--- Records shown ---

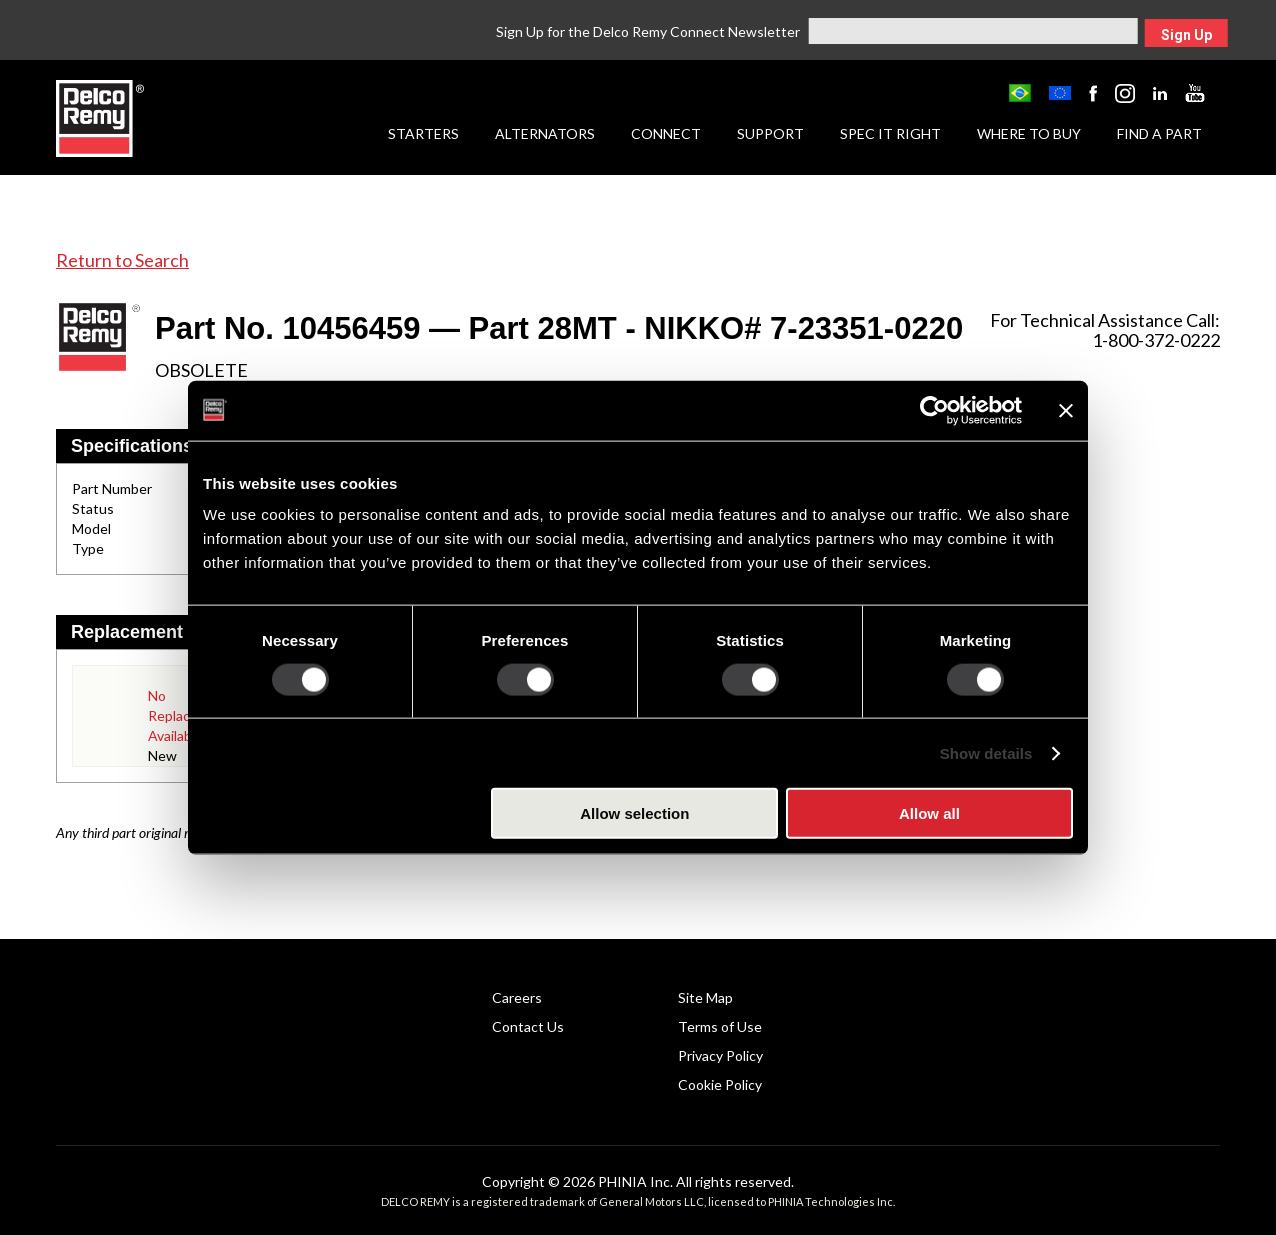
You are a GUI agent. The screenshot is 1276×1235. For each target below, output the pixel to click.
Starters (423, 133)
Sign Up (1186, 35)
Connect (666, 133)
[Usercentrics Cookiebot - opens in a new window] (934, 410)
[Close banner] (1066, 410)
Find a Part (1159, 133)
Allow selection (634, 813)
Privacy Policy (720, 1055)
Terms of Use (720, 1026)
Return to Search (122, 260)
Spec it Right (890, 133)
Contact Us (528, 1026)
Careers (517, 997)
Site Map (705, 997)
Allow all (929, 813)
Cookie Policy (720, 1084)
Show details (986, 752)
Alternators (545, 133)
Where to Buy (1029, 133)
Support (770, 133)
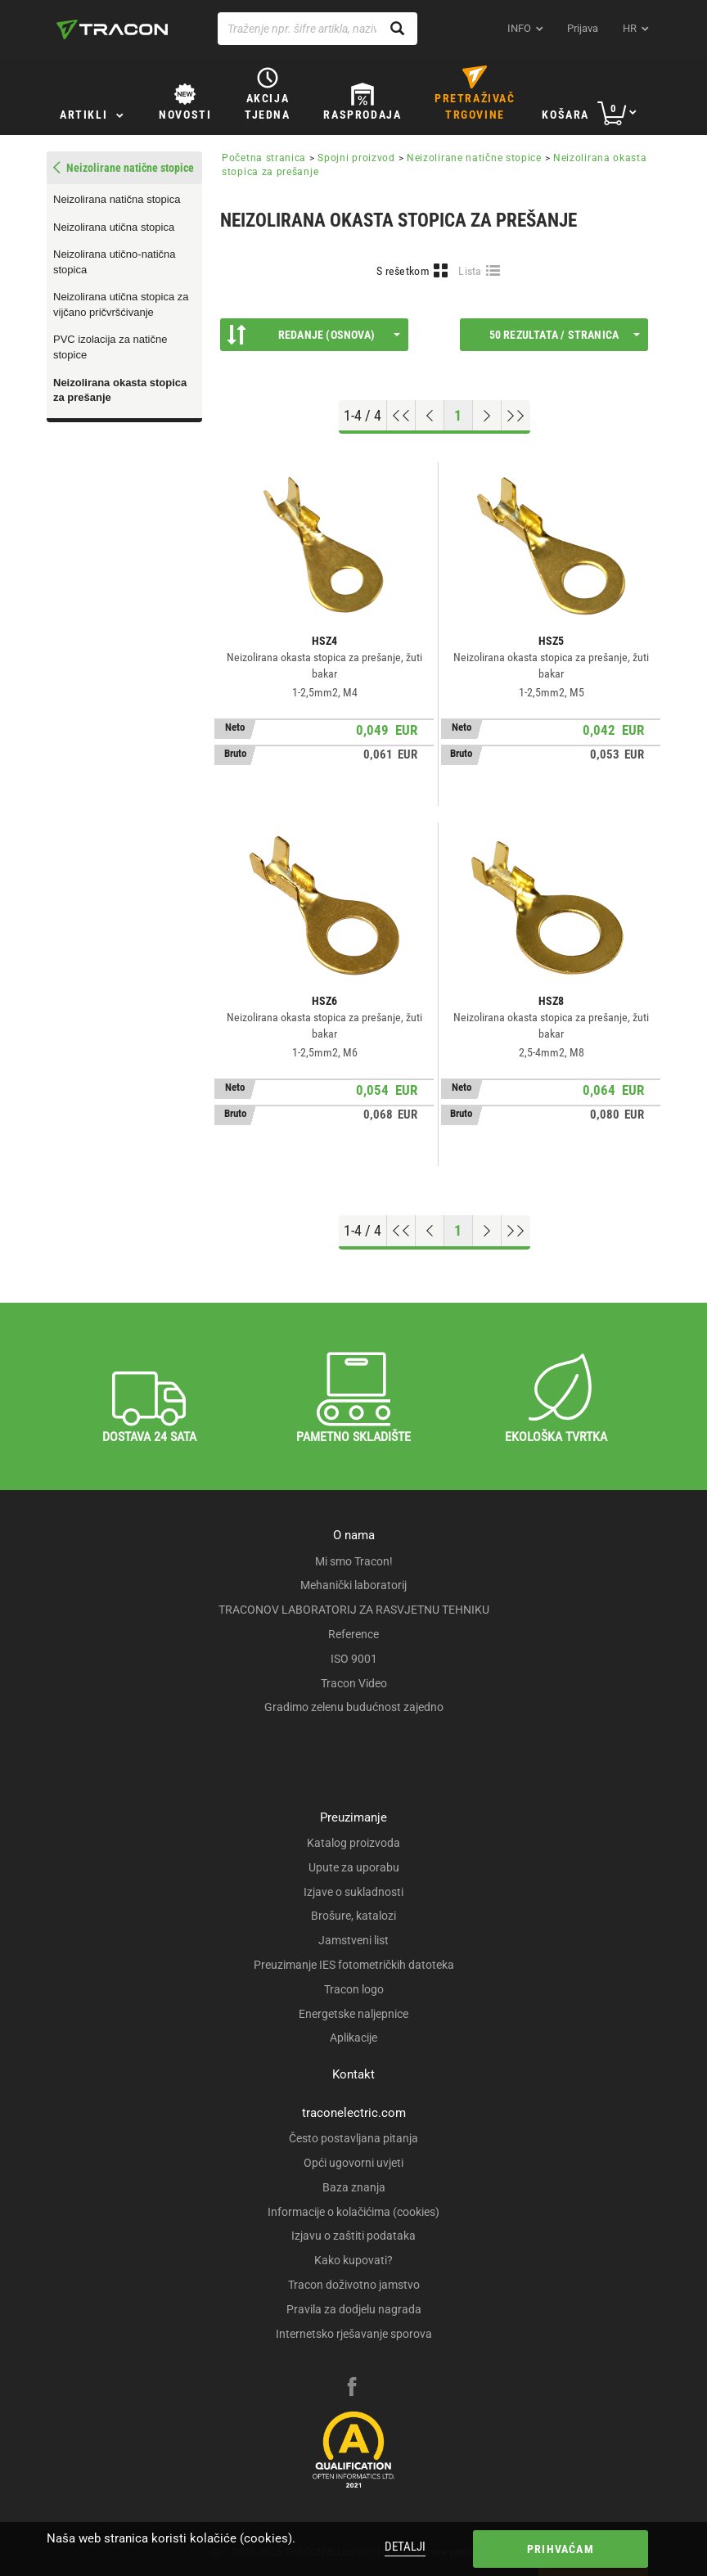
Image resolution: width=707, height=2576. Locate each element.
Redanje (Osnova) (313, 335)
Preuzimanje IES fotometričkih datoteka (354, 1964)
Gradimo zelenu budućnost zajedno (354, 1707)
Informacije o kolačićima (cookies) (353, 2211)
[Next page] (487, 415)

---

> [Instructions for the task]
Reproduce precisely the lines of the entries above, from the one containing "Find a Part (1159, 133)" through the final one, both ends included, and omit the pictures.

> [Solution]
Find a Part (1159, 133)
Allow selection (634, 813)
Privacy Policy (720, 1055)
Terms of Use (720, 1026)
Return to Search (122, 260)
Spec it Right (890, 133)
Contact Us (528, 1026)
Careers (517, 997)
Site Map (705, 997)
Allow all (929, 813)
Cookie Policy (720, 1084)
Show details (986, 752)
Alternators (545, 133)
Where to Buy (1029, 133)
Support (770, 133)
Image resolution: width=707, height=2576. Locate each element.
Redanje (Osnova) (313, 335)
Preuzimanje IES fotometričkih datoteka (354, 1964)
Gradimo zelenu budućnost zajedno (354, 1707)
Informacije o kolačićima (cookies) (353, 2211)
[Next page] (487, 415)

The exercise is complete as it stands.